There has been much research into determining the overall average cost of having a baby and raising a child, and if the figures are accurate, the cost is rising year on year. In 2019, the Child Action Poverty Group calculated that the average overall cost to raise a child from birth to age 18 was £185,000 for lone parents and £151,000 for couples.
The cost of raising children in the UK is incredibly expensive for most people. Even for people in well-paid, full-time employment, the gap between actual income and what’s required to meet family needs is growing. In 2019, lone parents working full-time on the National Living Wage were, on average, 21% short on what they needed to cover rent, council tax and childcare, equivalent to around £80 a week. Even those working on the median UK salary fell £60 a week short of the estimated projected income for what most people would consider a decent minimum living standard. Meanwhile, couples who both work full-time under the National Living Wage fell 10% below.
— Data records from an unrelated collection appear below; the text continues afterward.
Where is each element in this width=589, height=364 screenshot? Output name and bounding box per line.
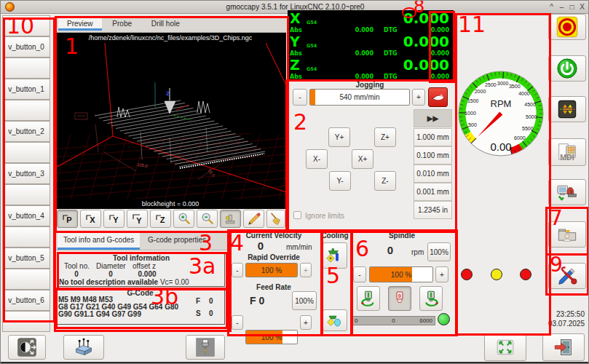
jog-speed-minus-button[interactable]: -: [293, 89, 307, 106]
spindle-override-slider[interactable]: 100 %: [369, 266, 433, 282]
toggle-machine-view-button[interactable]: [220, 210, 241, 228]
mist-coolant-button[interactable]: [323, 309, 347, 331]
manual-mode-button[interactable]: [548, 96, 586, 122]
jog-x-plus-button[interactable]: X+: [352, 149, 373, 169]
sidebar-item-v-button-0[interactable]: v_button_0: [2, 36, 50, 58]
jog-continuous-button[interactable]: ▶▶: [414, 109, 452, 127]
sidebar-item-v-button-1[interactable]: v_button_1: [2, 79, 50, 100]
machine-on-button[interactable]: [548, 55, 586, 82]
settings-button[interactable]: [548, 263, 586, 289]
rapid-override-slider[interactable]: 100 %: [245, 263, 298, 277]
feed-rate-value: F 0: [250, 295, 264, 306]
sidebar-item-v-button-5[interactable]: v_button_5: [2, 248, 50, 269]
flood-coolant-button[interactable]: [323, 242, 347, 269]
jog-z-minus-button[interactable]: Z-: [374, 171, 396, 191]
sidebar-item-v-button-6[interactable]: v_button_6: [2, 290, 50, 311]
tool-measurement-button[interactable]: [186, 335, 225, 360]
exit-button[interactable]: [542, 333, 585, 361]
tab-gcode-properties[interactable]: G-code properties: [142, 231, 212, 248]
jog-speed-plus-button[interactable]: +: [412, 89, 425, 106]
fullscreen-button[interactable]: [484, 333, 526, 361]
v-button-blank[interactable]: [2, 15, 50, 36]
blockheight-bar: blockheight = 0.000: [55, 199, 286, 209]
v-button-blank[interactable]: [2, 58, 50, 79]
user-tabs-button[interactable]: [548, 221, 586, 248]
feed-rate-slider[interactable]: 100 %: [245, 330, 298, 344]
rapid-minus-button[interactable]: -: [232, 263, 243, 277]
svg-text:RPM: RPM: [491, 98, 512, 109]
dro-axis-x[interactable]: X G54 0.000 Abs 0.000 DTG 0.000: [288, 10, 454, 33]
toggle-dimensions-button[interactable]: [243, 210, 264, 228]
dro-axis-y[interactable]: Y G54 0.000 Abs 0.000 DTG 0.000: [288, 33, 454, 57]
view-z-button[interactable]: Z: [150, 210, 171, 228]
mdi-mode-button[interactable]: MDI: [548, 138, 586, 166]
minimize-button[interactable]: –: [557, 3, 566, 11]
dro-axis-z[interactable]: Z G54 0.000 Abs 0.000 DTG 0.000: [288, 57, 454, 80]
block-height-button[interactable]: [63, 335, 104, 360]
jog-increment-1mm[interactable]: 1.000 mm: [414, 128, 452, 146]
rapid-jog-button[interactable]: [428, 87, 448, 107]
sidebar-item-v-button-3[interactable]: v_button_3: [2, 163, 50, 184]
feed-reset-button[interactable]: 100%: [292, 291, 317, 310]
maximize-button[interactable]: □: [567, 3, 577, 11]
svg-text:P: P: [66, 215, 71, 224]
close-button[interactable]: X: [577, 3, 587, 11]
zoom-in-button[interactable]: [173, 210, 194, 228]
feed-minus-button[interactable]: -: [232, 315, 243, 330]
tab-drill-hole[interactable]: Drill hole: [143, 16, 189, 30]
v-button-blank[interactable]: [2, 311, 50, 332]
gcode-s-label: S: [196, 309, 201, 317]
broom-icon: [268, 211, 284, 227]
jog-increment-inch[interactable]: 1.2345 in: [414, 201, 452, 219]
tab-preview[interactable]: Preview: [58, 16, 102, 31]
preview-3d-canvas[interactable]: Z 105.0 51.0: [55, 43, 286, 199]
spindle-stop-button[interactable]: 0: [388, 286, 411, 311]
view-perspective-button[interactable]: P: [57, 210, 78, 228]
tab-tool-info-gcodes[interactable]: Tool info and G-codes: [58, 231, 140, 250]
view-y2-button[interactable]: Y: [127, 210, 148, 228]
feed-plus-button[interactable]: +: [300, 315, 312, 330]
jog-z-plus-button[interactable]: Z+: [374, 127, 396, 147]
svg-text:500: 500: [468, 122, 477, 127]
v-button-blank[interactable]: [2, 100, 50, 121]
spindle-right-icon: [422, 288, 440, 309]
zoom-out-button[interactable]: [197, 210, 218, 228]
tab-probe[interactable]: Probe: [103, 16, 141, 30]
v-button-blank[interactable]: [2, 269, 50, 290]
sidebar-item-v-button-4[interactable]: v_button_4: [2, 205, 50, 226]
feed-rate-title: Feed Rate: [228, 283, 320, 291]
jog-y-minus-button[interactable]: Y-: [329, 171, 351, 191]
spindle-ccw-button[interactable]: [357, 286, 380, 311]
gcode-f-label: F: [196, 297, 200, 305]
spindle-plus-button[interactable]: +: [435, 266, 448, 282]
jog-increment-01mm[interactable]: 0.100 mm: [414, 146, 452, 165]
set-coordinates-button[interactable]: [8, 335, 46, 360]
shade-button[interactable]: ^: [547, 3, 556, 11]
v-button-blank[interactable]: [2, 184, 50, 205]
sidebar-item-v-button-2[interactable]: v_button_2: [2, 121, 50, 142]
spindle-minus-button[interactable]: -: [353, 266, 366, 282]
ignore-limits-checkbox[interactable]: [293, 211, 301, 219]
view-y-button[interactable]: Y: [103, 210, 124, 228]
rapid-plus-button[interactable]: +: [300, 263, 312, 277]
estop-button[interactable]: [548, 14, 586, 40]
spindle-cw-button[interactable]: [419, 286, 443, 311]
current-velocity-title: Current Velocity: [228, 232, 320, 240]
jog-increment-0001mm[interactable]: 0.001 mm: [414, 183, 452, 201]
power-icon: [556, 58, 578, 79]
exit-door-icon: [553, 337, 574, 357]
clear-plot-button[interactable]: [266, 210, 285, 228]
diameter-value: 0: [96, 270, 125, 278]
v-button-blank[interactable]: [2, 226, 50, 248]
v-button-blank[interactable]: [2, 142, 50, 163]
view-x-button[interactable]: X: [80, 210, 101, 228]
spindle-reset-button[interactable]: 100%: [427, 242, 451, 261]
jog-x-minus-button[interactable]: X-: [306, 149, 328, 169]
jog-y-plus-button[interactable]: Y+: [328, 127, 350, 147]
svg-text:X: X: [90, 215, 95, 224]
hand-icon: [430, 90, 446, 106]
auto-mode-button[interactable]: [548, 179, 586, 205]
jog-increment-001mm[interactable]: 0.010 mm: [414, 165, 452, 183]
auto-run-icon: [556, 181, 578, 203]
jog-speed-slider[interactable]: 540 mm/min: [309, 89, 410, 106]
In the UK, parents earning less than £50,000 a year are entitled to Child Benefit until the child turns 16 years old. This works out at £21.05 a week for the eldest or only child and £13.95 a week for additional children. However, this rate was set in 2015 and has not considered inflation or the increased living costs. Child Benefit covers less than a sixth of the cost of a child for a lone parent. Meanwhile, for a couple, the cost is less than a fifth.